Gesellschaft | 16.03.2009

Der letzte Brief

Text von Baba | Bilder von Michael Baumann
Mitzu fühlt sich in den Rängen der gehobenen Gesellschaft lesbar wohl. Ganz anders geht es Baba, der weit entfernt von Verwandte und Freunden trauert.
Der eine in London, der andere in Solothurn: Baba und Mitzu.
Bild: Michael Baumann

London, 15. März 2009

Lieber Mister M.

Da fällt mir ja prompt mein behaartes Kinn zwischen meinen Beinen durch, direkt auf die Strasse. Fühlst dich, wie’s scheint, wohl in der Welt der Aristokraten und «von oben herabschauenden Herren«. In den Sphären grosser Töne! Die glorreichen Zeiten, in denen Musik, im speziellen das Theater, denke dabei an Shakespeare oder Mozart, ein Anziehungspunkt für das Proletariat war, sind leider im Schlund der Globalisierung und Unpolitisierung unserer Zeit verloren gegangen. Die Elite!! Trifft sich da! Ich denke abgesehen von verirrten Köpfen, wie dem deinen, und wirklichen Klassikjunkies ist es eine rein farcenhaftes Publikum, wie Fussball Hooligans, treffen sich Gleichgesinnte in ihrer kleinen abgesteckten Welt.

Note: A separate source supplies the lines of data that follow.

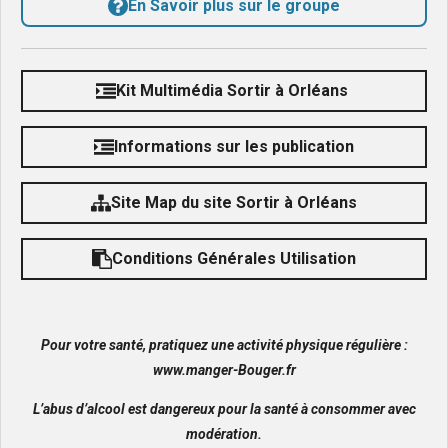
En Savoir plus sur le groupe
Kit Multimédia Sortir à Orléans
Informations sur les publication
Site Map du site Sortir à Orléans
Conditions Générales Utilisation
Pour votre santé, pratiquez une activité physique régulière :
www.manger-Bouger.fr
L’abus d’alcool est dangereux pour la santé à consommer avec
modération.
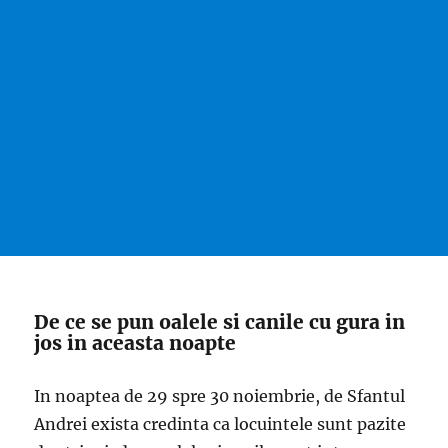
De ce se pun oalele si canile cu gura in
jos in aceasta noapte
In noaptea de 29 spre 30 noiembrie, de Sfantul
Andrei exista credinta ca locuintele sunt pazite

Leicht abgeschlagen gehe ich diese Tage durch meinen Alltag. Denn der Körper meines Grossvaters hatte genug. Er verabschiedete sich mit einem aufmüpfigen Lächeln gegenüber dem Geist und ging in die Brüche.  RIP! Vermisse ihn! Auch mit ihm habe ich seit längerer Zeit einen Brief-Generationen Austausch geführt.

Sein letzter Brief:

«Lieber Michael,
wie gewohnt liege ich auf dem Bett. Ich blicke rückwärts, bin an einer Wand. Vorwärts? unbekannt, nach dem Tod?  und doch hat man Ängste vor diesem Weggehen ins Unbekannte – an ein göttliches Wesen glauben? Hilft wenig – Ängste sind einfach da.


Die Vergangenheit hat sich in Fetzen aufgelöst, die herumwirbeln und nicht mehr klar zu ordnen sind. Natürlich erinnere ich mich an unsere gemeinsame Arbeit für die Matur. Mit einem Michael, der immer alles aufschob bis zum letzten Moment. Für mich war die Arbeit interessant, ich musste an Math und Physik dazulernen. Abgemacht war, sofort Telefon falls durchgekommen – und dann kam kein Telefon. Ich raffte mich auf und frag nach: ‚durchgekommen!‘, aber man hatte mich vergessen.


Dass du die Zulassung zur Medizin knapp verfehlt hast, ist vermutlich kein Nachteil. Ich zweifle sehr an der Wirksamkeit der heutigen Medizin, hänge selbst an einem Schlauch, der mich mit Sauerstoff versorgt – einfach abhängen bringt nichts, setzt nur meine Lebensqualität stark herab – bleibe aber trotzdem da. Eine «Exit« – Möglichkeit hatte ich auch: ein kleiner Giftrank und man ist weg. Den will ich im Gegensatz zu früher nicht.


Deine Beschäftigung mit Fotografie freut mich. Habe immer alles selbst gemacht! In guter Erinnerung ist bei mir auch die «Kindergartenphysik« in Solothurn geblieben. Erinnerst du  dich noch an das «Knallgas« – Mund auf, Ohren zu und dann zünden! Oder Regenbogen mit Gartenschlauch…


Noch vieles wäre zu schreiben – bei mir schwindet aber die Konzentrationskraft im Kopf! Also ganz herzlich und ich freue mich schon auf deinen nächsten Brief – Aus London?


Herzlich

K.«

Bin Traurig und vermisse meine Schweizer Gang und Familie. Das Leben ist nicht fair, das einzige was uns bleibt ist die mit der Zeit grösser werdende Abstumpfung, mit unserem Herzen zu bekämpfen! Lasst uns alle zusammen auf die Strasse gehen und für die Emotionen und Gefühle, die nicht zensierten und ehrlichen, kämpfen!